Another potential explanation for the ICC’s current silence on Sudan is that the court has redirected its resources away from Sudan to other places, particularly Ukraine. If true, this simply accentuates the double standards that the Sudanese are experiencing in European refugee policies – special arrangements for Ukrainians affected by war; none for Sudanese affected by war – and makes a fiction of the impartiality of “global justice”.
Sudanese have long concluded that, contrary to some of Prosecutor Ocampo’s slogans in the court’s early days, the ICC on its own cannot bring peace to Sudan. Sudan’s conflicts require complex multidimensional solutions in which justice is just one component. And Sudanese also know that this court would not even be able to try individuals responsible for their suffering unless they are physically delivered to the ICC by those in power.
Nevertheless, the ICC can still deliver justice to the Sudanese, by upholding values and demonstrating that it is actively investigating ongoing international crimes there, even when they are committed by persons whose cooperation the court needs to gain custody of other suspects.

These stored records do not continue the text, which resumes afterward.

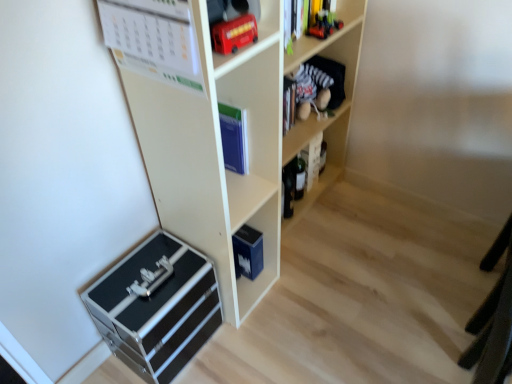 Identify the location of free spot to the right of matte black toolbox at lower left, placed as the second shelf when sorted from bottom to top. The image size is (512, 384). (307, 291). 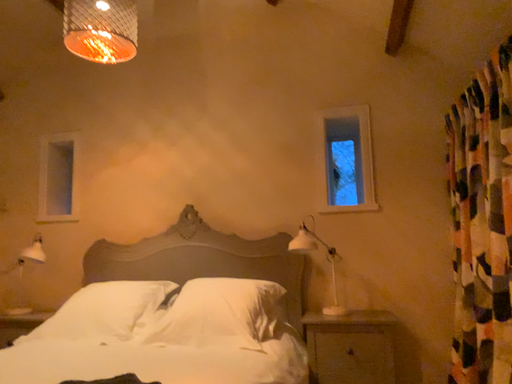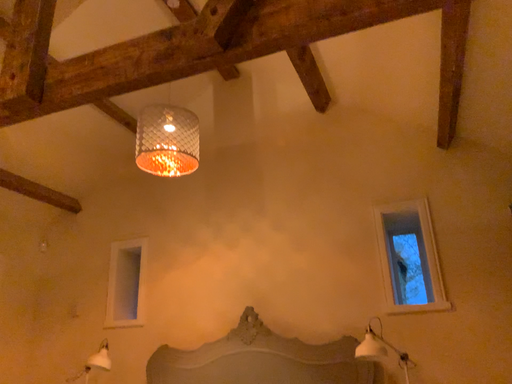 Question: How did the camera likely rotate when shooting the video?

Choices:
 (A) rotated left
 (B) rotated right

Answer: (A) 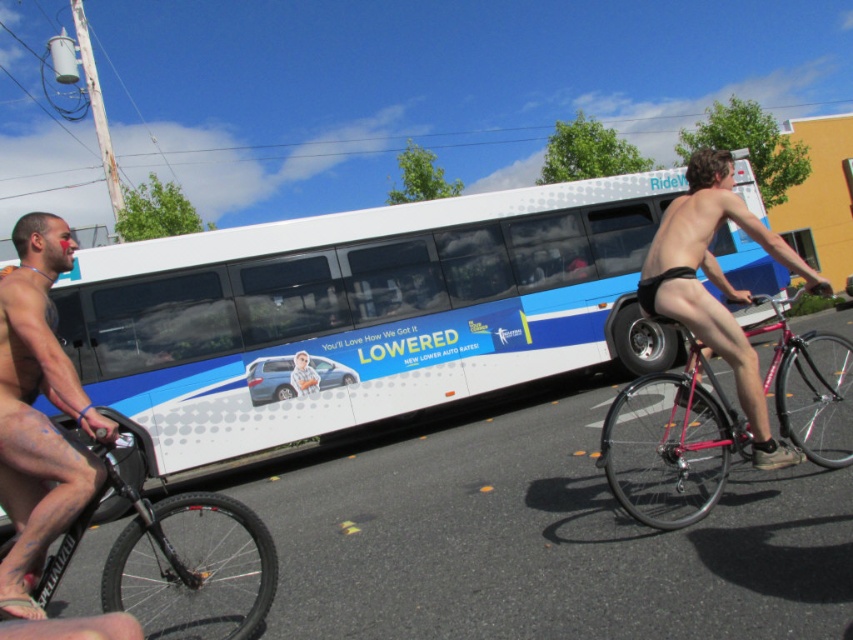 You are a delivery person who needs to place a sticker on the shiny red bicycle at center. According to the coordinates provided, where should you place the sticker on the bicycle?

The sticker should be placed at the position corresponding to the coordinates point [670,445] on the shiny red bicycle at center.

You are a delivery drone operator. You need to fly a drone from point A to point B in this street scene. The coordinates for point A are at [341,276] and point B are at [770,362]. According to the scene description, which point is closer to the large white bus with blue accents?

Point A at [341,276] is closer to the large white bus with blue accents because it is behind point B at [770,362], meaning point A is nearer to the bus located in the background.

You are a pedestrian standing on the sidewalk and see both the shiny red bicycle at center and the black matte bicycle at left. Which bicycle is closer to you?

The shiny red bicycle at center is closer to you because it is further to the viewer than the black matte bicycle at left. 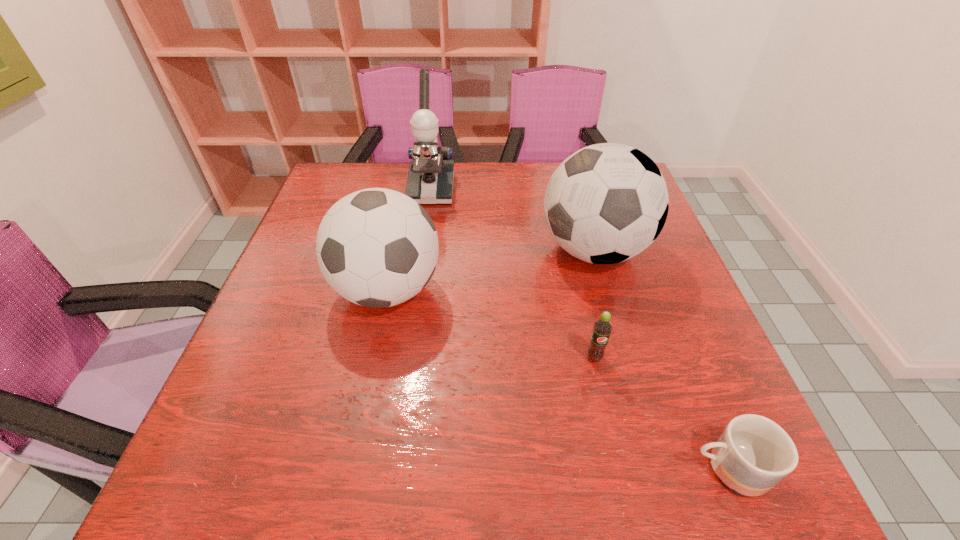 The height and width of the screenshot is (540, 960). In order to click on free spot between the fourth tallest object and the left soccer ball in this screenshot , I will do `click(491, 323)`.

Find the location of a particular element. free space between the left soccer ball and the right soccer ball is located at coordinates (491, 270).

Identify the location of free point between the microscope and the right soccer ball. Image resolution: width=960 pixels, height=540 pixels. (513, 220).

The width and height of the screenshot is (960, 540). In order to click on vacant area between the right soccer ball and the soda in this screenshot , I will do `click(594, 303)`.

Find the location of a particular element. free spot between the right soccer ball and the second shortest object is located at coordinates (594, 303).

You are a GUI agent. You are given a task and a screenshot of the screen. Output one action in this format:
    pyautogui.click(x=<x>, y=<y>)
    Task: Click on the free space between the left soccer ball and the soda
    The image size is (960, 540).
    Given the screenshot: What is the action you would take?
    pyautogui.click(x=491, y=323)

You are a GUI agent. You are given a task and a screenshot of the screen. Output one action in this format:
    pyautogui.click(x=<x>, y=<y>)
    Task: Click on the vacant area that lies between the left soccer ball and the shortest object
    The height and width of the screenshot is (540, 960).
    Given the screenshot: What is the action you would take?
    pyautogui.click(x=558, y=379)

This screenshot has width=960, height=540. I want to click on empty space that is in between the shortest object and the fourth farthest object, so click(660, 413).

Identify the location of the second closest object relative to the left soccer ball. The height and width of the screenshot is (540, 960). (606, 203).

Where is `object that is the nearest to the microscope`? The image size is (960, 540). object that is the nearest to the microscope is located at coordinates (376, 247). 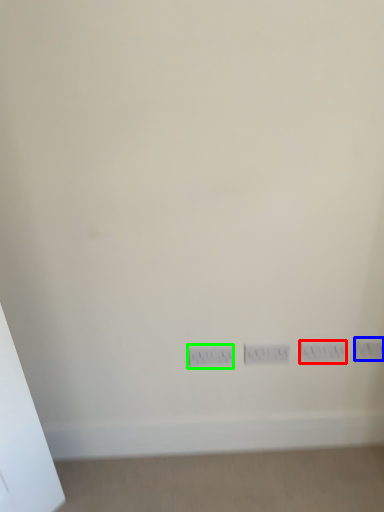 Question: Based on their relative distances, which object is nearer to electric outlet (highlighted by a red box)? Choose from electric outlet (highlighted by a blue box) and power plugs and sockets (highlighted by a green box).

Choices:
 (A) electric outlet
 (B) power plugs and sockets

Answer: (A)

The ICC must investigate not only the ongoing crimes in Darfur, but also those beyond Darfur and Sudan: for example, under some of its modes of liability, it may identify regional and international actors who have provided the conflicting parties with resources and arms with which international crimes have been committed. Explicitly signalling that all such actors are on the court’s radar would not cost much, but it would contribute towards de-escalation and stopping violations in Sudan. These are legitimate expectations for when the prosecutor briefs the Security Council on Darfur today.
The views expressed in this article are the author’s own and do not necessarily reflect Al Jazeera’s editorial stance.